**Requirement**
From the data that follows, copy every line with the string "association".

**Raw data**
---
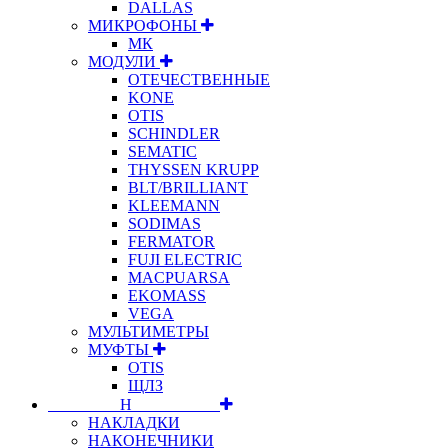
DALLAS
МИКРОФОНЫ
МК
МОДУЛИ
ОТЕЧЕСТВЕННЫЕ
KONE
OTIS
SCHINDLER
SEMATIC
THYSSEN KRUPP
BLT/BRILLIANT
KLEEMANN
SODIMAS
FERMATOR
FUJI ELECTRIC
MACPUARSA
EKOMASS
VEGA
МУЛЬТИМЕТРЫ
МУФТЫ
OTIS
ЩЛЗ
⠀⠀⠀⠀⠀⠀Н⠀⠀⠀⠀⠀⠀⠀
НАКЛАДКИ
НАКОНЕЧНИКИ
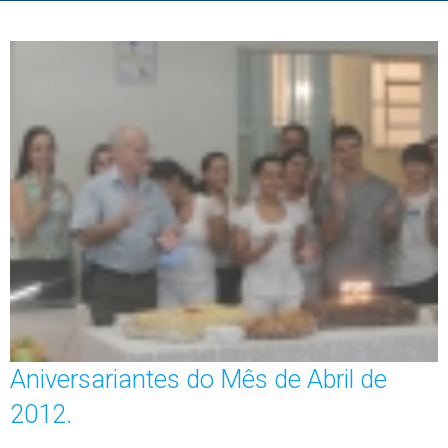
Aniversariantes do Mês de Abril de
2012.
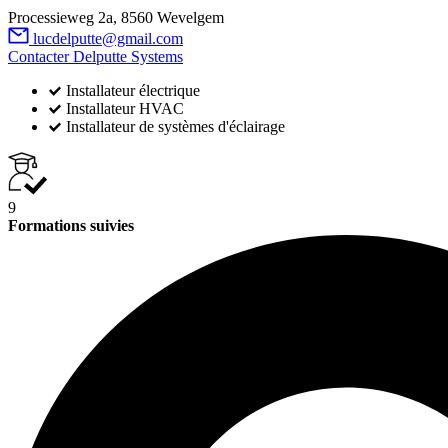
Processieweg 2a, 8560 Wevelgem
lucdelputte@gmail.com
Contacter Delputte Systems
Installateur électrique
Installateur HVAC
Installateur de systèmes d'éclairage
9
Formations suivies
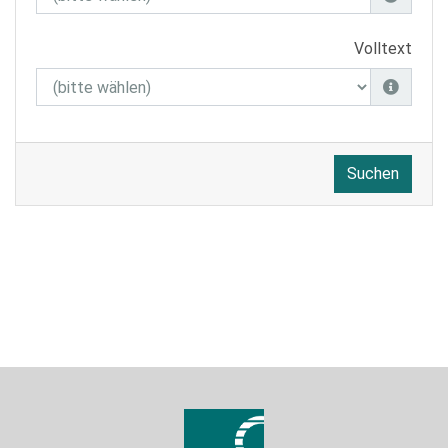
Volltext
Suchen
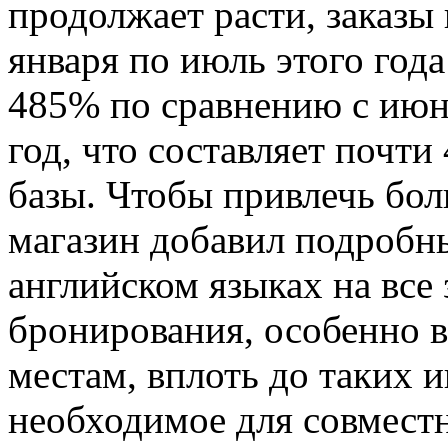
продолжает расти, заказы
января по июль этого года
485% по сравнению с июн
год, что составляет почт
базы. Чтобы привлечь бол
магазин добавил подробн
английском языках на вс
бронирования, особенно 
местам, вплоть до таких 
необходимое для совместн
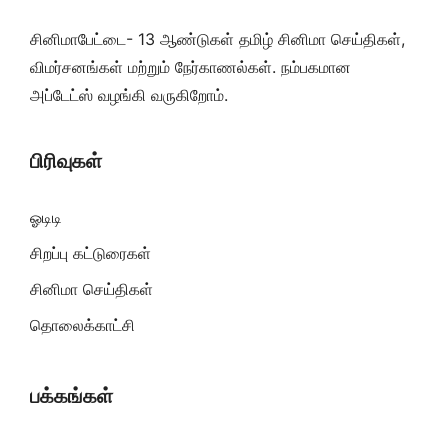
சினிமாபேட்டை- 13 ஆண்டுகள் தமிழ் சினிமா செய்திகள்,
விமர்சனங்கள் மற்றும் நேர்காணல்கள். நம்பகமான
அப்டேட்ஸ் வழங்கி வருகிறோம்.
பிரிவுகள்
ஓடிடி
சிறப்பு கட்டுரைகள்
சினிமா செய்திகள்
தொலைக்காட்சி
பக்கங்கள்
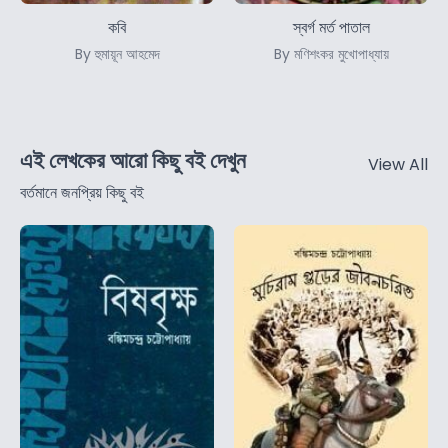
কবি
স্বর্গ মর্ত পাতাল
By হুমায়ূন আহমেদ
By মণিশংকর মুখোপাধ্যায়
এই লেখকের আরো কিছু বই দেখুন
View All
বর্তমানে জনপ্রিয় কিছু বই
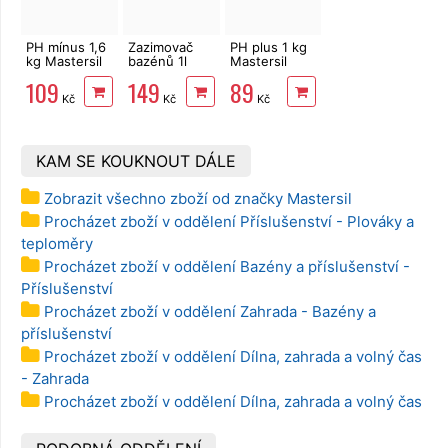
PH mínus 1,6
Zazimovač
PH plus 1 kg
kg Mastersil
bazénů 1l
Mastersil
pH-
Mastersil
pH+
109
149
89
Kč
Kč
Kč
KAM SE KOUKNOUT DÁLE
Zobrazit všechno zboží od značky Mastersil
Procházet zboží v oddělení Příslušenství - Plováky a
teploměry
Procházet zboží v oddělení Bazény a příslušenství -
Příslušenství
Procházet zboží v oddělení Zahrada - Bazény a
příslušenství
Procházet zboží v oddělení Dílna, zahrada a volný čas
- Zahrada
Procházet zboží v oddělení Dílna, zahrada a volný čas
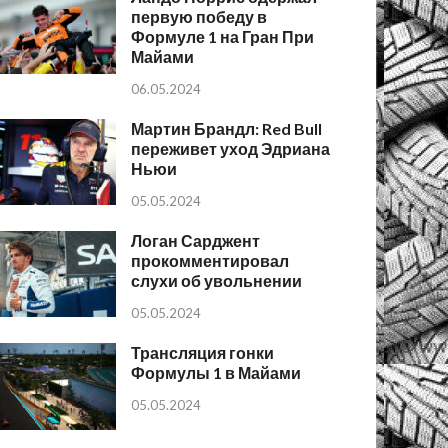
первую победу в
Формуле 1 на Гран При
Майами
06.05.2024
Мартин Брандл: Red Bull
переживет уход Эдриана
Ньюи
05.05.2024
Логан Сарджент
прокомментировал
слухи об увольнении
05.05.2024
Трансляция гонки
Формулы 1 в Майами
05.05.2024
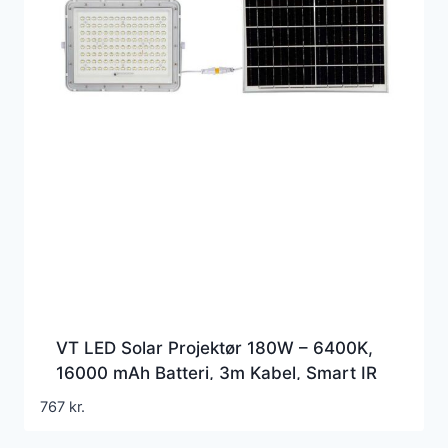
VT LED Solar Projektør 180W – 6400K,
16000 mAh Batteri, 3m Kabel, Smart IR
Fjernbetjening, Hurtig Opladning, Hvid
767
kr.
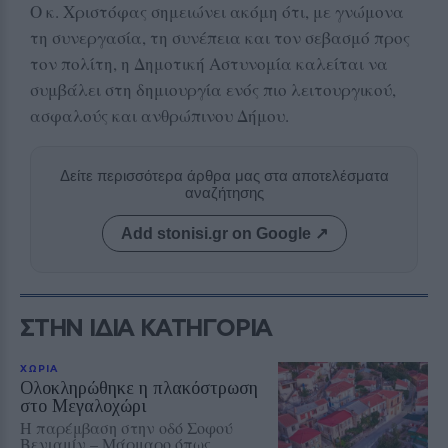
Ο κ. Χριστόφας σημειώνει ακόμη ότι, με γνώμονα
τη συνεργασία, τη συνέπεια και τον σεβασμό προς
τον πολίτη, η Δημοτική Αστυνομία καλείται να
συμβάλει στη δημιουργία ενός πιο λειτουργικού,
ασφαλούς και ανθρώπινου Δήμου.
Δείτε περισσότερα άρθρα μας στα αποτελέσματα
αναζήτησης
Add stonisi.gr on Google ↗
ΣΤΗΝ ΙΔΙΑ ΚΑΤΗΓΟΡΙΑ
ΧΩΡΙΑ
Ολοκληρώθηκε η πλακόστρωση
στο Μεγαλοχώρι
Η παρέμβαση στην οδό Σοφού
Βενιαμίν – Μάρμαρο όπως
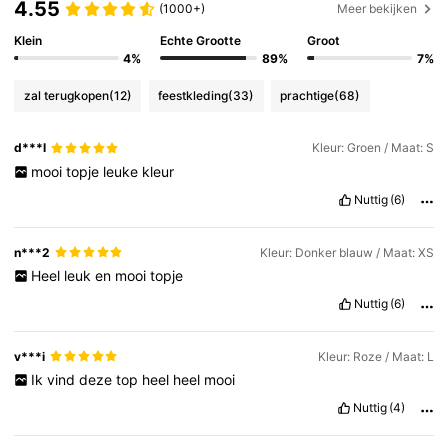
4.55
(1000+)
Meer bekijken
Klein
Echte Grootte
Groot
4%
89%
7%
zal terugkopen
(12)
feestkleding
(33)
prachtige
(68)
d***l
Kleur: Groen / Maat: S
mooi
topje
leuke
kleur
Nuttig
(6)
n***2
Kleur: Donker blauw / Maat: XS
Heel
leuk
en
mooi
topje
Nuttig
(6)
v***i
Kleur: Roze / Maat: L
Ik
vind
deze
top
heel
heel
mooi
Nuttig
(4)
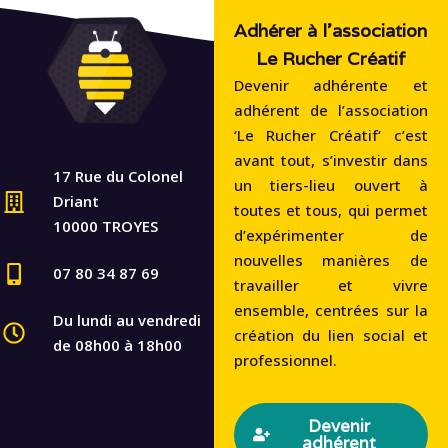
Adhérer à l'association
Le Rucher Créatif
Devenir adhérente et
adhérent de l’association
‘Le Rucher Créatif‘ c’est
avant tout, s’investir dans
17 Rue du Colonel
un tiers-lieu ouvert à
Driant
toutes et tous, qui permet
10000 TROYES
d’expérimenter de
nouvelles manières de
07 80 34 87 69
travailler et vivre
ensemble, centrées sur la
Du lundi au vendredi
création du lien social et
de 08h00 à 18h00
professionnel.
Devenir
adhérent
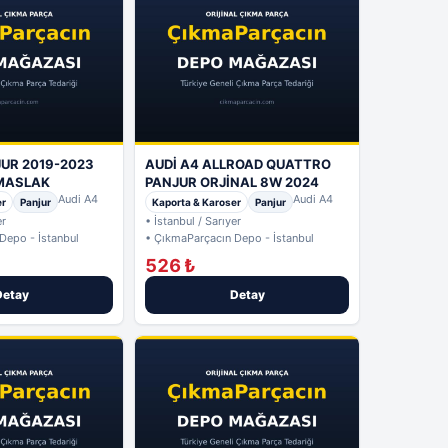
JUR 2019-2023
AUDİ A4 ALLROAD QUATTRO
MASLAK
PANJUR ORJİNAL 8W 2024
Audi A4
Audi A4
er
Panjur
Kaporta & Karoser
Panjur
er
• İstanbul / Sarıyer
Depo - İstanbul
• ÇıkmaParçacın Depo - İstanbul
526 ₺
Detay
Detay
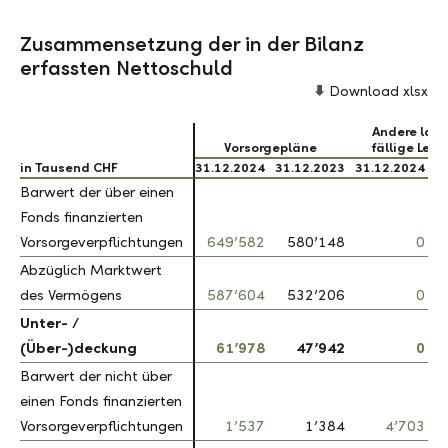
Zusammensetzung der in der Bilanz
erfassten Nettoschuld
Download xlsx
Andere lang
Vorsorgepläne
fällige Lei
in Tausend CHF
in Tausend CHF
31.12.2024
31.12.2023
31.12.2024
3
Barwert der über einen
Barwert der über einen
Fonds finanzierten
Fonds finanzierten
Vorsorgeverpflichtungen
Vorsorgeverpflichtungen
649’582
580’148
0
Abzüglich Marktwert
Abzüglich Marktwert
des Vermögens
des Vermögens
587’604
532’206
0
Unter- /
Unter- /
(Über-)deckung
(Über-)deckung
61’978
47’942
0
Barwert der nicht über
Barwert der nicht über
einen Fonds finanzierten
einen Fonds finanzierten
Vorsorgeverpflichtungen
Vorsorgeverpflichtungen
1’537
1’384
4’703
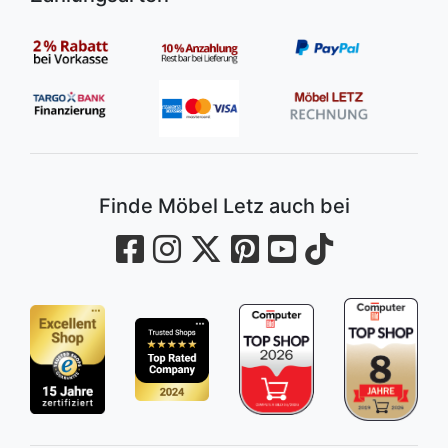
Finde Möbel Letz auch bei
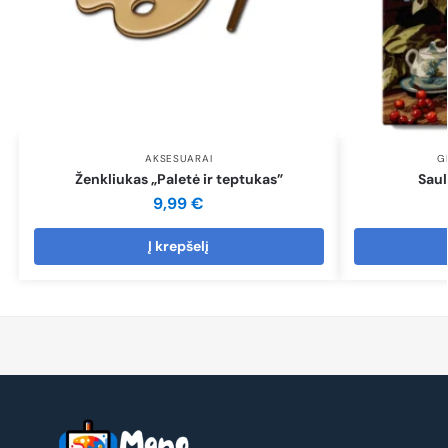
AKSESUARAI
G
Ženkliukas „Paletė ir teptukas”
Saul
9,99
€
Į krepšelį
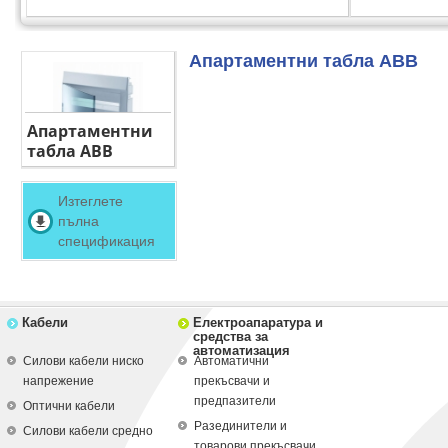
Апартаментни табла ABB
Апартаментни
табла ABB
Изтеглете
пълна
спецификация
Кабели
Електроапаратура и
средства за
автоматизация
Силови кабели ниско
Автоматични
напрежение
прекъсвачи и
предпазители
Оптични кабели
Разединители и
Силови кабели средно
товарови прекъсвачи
---
**Task output**
Adhérer à l'association
adhérent de l’association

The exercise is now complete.